WHAT NEEDS TO BE DONE - When the line containing "derdelen. Ondanks herhaaldelijk" is reached, begin reproducing lines exactly and continue through the last line of the records below.

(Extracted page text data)
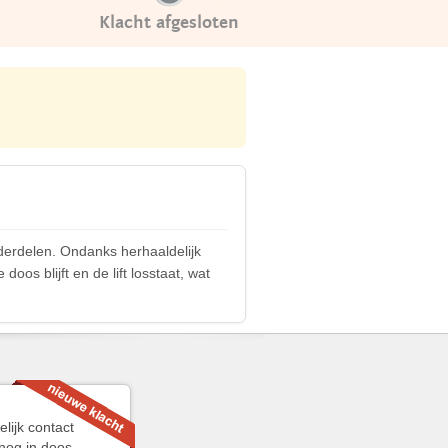
Klacht afgesloten
derdelen. Ondanks herhaaldelijk
oos blijft en de lift losstaat, wat
elijk contact
 nog in doos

SOLUTION TO THE EXERCISE -
derdelen. Ondanks herhaaldelijk
oos blijft en de lift losstaat, wat
elijk contact
 nog in doos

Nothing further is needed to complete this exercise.